The thing is, Ready Player One knows what it is, which is every gamer's dream: a conflict that can only be overcome by being good at games and knowing otherwise useless trivia! For as long as such a premise can possibly work, this one does.
There were a series of what felt like small political asides that didn't work for me, including the early debunking of God, the midpoint masturbation theory, economical concerns, and the "big reveals" of the female characters' identities.
Regarding the first three, at one point I thought Cline intended on connecting them to a larger theme about reality vs. fantasy. I actually think a case could still be made for that, but it isn't explored enough, leaving Wade's original theories unchallenged and his character development limited to "won over the girl" (as if that's the highest and hardest goal of any geek). Worse, that girl is relegated to the same "Strong Female Support System" role we've seen so much before, with her dream of fixing the economy treated more like an adorable quirk Wade is willing to tolerate.
That brings me to the third aside. I give Cline props for acknowledging that girls are gamers, too. However, does it really count as diverse or stereotype-reversing when the stereotype, and not it's reversal, is what dominates the narrative? Whether it's Aech as an African-American lesbian or Art3mis as a full-bodied, facially-scarred love interest, the implication is that such individuals can only win their way into the hero's/audience's hearts by first pretending to be someone else. It's clear Cline was aiming for something more innocent, hoping to indict intolerance and prove his hero's depth, but somehow it ends up feeling shallow instead - patronizing.

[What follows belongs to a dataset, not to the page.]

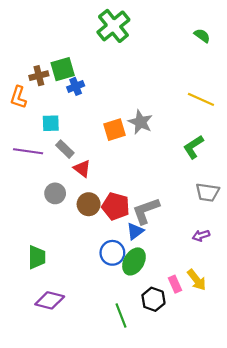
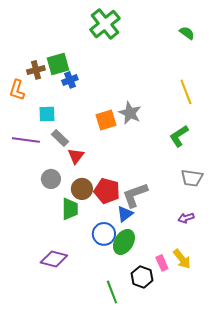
yellow line: (201, 99) -> (186, 92), turned 45
red triangle: (82, 169) -> (76, 156), turned 30
green trapezoid: (37, 257) -> (70, 209), moved
purple diamond: (50, 300) -> (54, 259), moved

As a final gripe, I was disappointed with the Tomb of Horrors scenario. I never played that D&D module myself, but I did get to flip through a copy and hear about it in enough detail to remember some of its nastier traps, including the Sphere of Annihilation inside the devil's head. This is a terribly creepy, iconic image for D&D players, but gets only passing reference in this book and no physical description whatsoever. Its casual treatment is a good example of Cline's preference for telling rather than showing, and one of many possible moments that fans of the source material might consider missed opportunities.